As many of you are aware, I did a post on Nikola Tesla the other day (behold his glory!) and it contained a large and vitriolic section about his nemesis, Thomas Edison. It amused me how many of my readers also do not care for Edison. The comments on that post are great.
So, if you're in the mood for more Edison hatin', here are two more examples of him ruining everything.
"Whatever you treasure, I'm already there, ruining."
Okay, so his whole fame machine had really gotten going by the late 1870s, to the point where people were almost sick of hearing about him. He Bennifer-ed and Brangelina-ed us to the point where some folks were like, "If I hear the name 'Edison' one more time . . . Yes, yes, we get it.You invent EVERYTHING. You're a mental colossus
EVEN THOUGH HE TOTALLY WASN'T. Enough already."
So in 1879, Punch ran a story about Edison's Anti-Gravity Underwear Kite Babies. They 'reported' (keep in mind this was The Onion of the Victorian era, so everything was deeply satirical) that Edison had created a new invention that would change the way we lived forever. These are their illustrations:
"I'm sorry, you want me to WALK around the art gallery? Like one of the plebes who can't afford space-underwear?"

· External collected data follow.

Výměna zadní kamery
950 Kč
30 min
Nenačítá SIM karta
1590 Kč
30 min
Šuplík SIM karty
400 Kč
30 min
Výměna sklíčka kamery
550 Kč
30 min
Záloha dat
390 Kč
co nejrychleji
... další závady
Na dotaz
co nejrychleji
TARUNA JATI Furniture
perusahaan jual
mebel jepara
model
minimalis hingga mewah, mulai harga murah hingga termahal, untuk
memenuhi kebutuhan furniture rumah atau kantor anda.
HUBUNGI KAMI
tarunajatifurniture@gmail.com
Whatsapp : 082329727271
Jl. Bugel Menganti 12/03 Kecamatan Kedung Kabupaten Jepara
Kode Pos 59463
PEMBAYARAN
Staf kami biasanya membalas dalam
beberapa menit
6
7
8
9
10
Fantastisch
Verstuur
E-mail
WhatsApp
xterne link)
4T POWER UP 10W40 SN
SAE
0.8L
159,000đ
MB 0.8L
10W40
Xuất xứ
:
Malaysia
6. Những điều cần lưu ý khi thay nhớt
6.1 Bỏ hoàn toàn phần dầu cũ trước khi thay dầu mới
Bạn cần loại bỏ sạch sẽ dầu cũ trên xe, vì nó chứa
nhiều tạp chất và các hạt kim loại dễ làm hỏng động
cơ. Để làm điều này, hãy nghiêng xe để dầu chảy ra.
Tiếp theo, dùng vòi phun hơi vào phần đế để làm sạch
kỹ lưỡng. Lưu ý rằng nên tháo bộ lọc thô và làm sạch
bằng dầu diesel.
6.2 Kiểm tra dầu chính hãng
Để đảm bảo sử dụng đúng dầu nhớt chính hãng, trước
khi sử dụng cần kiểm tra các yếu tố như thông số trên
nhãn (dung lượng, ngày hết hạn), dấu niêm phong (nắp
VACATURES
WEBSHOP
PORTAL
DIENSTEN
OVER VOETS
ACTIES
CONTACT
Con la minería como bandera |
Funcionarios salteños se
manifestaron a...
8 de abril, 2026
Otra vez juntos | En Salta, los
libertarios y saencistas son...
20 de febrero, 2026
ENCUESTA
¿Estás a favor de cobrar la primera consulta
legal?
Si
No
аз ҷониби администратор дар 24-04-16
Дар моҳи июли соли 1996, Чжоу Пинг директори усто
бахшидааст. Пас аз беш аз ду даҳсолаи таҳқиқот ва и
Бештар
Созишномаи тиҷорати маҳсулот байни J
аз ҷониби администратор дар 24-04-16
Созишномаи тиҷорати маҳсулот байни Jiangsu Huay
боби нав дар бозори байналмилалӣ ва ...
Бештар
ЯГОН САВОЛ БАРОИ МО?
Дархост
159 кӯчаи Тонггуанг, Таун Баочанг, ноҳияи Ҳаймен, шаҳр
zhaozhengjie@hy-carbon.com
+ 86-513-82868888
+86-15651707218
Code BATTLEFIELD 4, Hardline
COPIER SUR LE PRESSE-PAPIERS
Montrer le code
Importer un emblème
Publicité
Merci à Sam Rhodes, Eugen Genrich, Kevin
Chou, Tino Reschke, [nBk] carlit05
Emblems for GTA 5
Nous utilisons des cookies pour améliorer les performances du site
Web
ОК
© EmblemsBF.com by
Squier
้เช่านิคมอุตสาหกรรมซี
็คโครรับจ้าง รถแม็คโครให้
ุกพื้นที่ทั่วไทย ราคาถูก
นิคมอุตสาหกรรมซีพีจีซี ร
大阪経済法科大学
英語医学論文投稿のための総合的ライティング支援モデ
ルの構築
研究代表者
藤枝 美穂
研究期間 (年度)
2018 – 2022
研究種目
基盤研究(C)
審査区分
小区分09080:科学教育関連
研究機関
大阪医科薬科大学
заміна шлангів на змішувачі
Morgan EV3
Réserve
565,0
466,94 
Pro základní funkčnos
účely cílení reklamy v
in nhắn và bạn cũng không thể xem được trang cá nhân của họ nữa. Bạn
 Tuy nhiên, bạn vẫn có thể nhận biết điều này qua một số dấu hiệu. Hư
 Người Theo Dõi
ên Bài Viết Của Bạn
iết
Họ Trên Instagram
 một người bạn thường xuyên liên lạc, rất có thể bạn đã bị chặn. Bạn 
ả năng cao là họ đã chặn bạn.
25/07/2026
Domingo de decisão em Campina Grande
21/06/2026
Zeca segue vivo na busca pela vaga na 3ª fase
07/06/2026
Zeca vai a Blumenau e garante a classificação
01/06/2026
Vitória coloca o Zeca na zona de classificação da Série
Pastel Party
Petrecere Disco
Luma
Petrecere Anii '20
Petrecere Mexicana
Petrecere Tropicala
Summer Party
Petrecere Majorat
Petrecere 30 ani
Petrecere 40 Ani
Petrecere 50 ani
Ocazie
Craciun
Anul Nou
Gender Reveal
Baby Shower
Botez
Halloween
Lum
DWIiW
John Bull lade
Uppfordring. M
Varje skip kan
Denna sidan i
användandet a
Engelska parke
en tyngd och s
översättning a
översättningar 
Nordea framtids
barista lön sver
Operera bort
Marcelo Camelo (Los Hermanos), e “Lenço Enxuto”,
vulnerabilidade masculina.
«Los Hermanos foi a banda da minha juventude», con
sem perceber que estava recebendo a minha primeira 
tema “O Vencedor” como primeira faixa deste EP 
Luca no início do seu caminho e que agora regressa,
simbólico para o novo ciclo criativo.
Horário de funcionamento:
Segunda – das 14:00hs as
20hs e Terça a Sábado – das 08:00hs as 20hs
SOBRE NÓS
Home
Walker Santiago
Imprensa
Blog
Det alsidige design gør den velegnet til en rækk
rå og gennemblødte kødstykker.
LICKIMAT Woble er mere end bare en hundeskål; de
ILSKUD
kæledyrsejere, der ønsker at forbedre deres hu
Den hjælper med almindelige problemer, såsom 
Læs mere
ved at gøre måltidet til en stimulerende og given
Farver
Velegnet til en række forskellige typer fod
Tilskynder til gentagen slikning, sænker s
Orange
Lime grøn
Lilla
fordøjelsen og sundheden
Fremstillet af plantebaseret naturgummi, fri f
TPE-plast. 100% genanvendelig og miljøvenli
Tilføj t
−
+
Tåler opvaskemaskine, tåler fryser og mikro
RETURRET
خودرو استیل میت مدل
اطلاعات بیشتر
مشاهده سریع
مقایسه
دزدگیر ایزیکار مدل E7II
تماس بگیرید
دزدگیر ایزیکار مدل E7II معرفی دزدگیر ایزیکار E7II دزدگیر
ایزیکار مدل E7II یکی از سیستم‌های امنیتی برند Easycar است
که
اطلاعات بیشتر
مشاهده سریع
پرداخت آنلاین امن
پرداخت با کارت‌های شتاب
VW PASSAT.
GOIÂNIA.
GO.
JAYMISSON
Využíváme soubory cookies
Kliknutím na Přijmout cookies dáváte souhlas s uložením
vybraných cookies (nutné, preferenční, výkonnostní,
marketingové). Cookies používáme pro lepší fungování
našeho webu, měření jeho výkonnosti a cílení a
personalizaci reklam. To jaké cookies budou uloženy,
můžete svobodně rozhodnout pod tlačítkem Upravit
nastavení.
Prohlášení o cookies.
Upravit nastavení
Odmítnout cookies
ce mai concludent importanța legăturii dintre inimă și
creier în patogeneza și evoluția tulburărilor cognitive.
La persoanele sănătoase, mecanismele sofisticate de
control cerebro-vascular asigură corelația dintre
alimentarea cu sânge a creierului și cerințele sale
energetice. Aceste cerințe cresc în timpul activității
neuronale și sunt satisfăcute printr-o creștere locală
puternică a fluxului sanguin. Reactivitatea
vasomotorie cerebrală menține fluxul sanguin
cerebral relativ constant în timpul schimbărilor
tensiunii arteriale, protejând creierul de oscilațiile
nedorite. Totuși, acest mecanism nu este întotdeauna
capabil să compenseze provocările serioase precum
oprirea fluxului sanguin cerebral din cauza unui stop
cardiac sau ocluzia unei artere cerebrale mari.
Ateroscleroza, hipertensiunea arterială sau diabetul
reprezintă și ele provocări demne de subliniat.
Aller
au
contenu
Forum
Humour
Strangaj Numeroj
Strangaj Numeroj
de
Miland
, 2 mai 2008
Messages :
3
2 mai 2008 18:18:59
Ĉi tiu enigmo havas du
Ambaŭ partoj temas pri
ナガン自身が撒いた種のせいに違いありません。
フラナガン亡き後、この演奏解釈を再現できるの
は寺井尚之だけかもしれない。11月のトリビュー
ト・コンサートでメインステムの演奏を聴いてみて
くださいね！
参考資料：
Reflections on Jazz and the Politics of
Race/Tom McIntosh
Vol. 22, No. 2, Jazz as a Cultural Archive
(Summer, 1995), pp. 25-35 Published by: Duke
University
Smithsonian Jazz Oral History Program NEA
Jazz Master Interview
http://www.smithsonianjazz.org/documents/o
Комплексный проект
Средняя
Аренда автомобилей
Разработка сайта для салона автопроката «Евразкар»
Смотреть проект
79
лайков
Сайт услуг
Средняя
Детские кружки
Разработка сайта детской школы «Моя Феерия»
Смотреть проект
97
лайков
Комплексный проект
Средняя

. . . And then the string broke.
(Also, look at how the mother is strapped to the bicycle! And how the dog is dragging the baby. This picture is full of endless delights.)
Worse for child back injuries than a trampoline.
Anyway, you can read more about the specific Punch article here at Ptak Science Books. It's a good read.
But the point is, Edison's name and image were SO prevalent that in 1898, he even managed to ruin one of the Victorian era's most beloved books: H.G. Wells' The War of the Worlds. Here's how:
The War of the Worlds was written in 1897. The US was notoriously awful for just printing great works from British authors and being like, "What, are you going to cross an ocean to try to get your royalties that we have no intention of paying you? Thanks, Dickens! Thanks, Hardy! Byyyyyye!"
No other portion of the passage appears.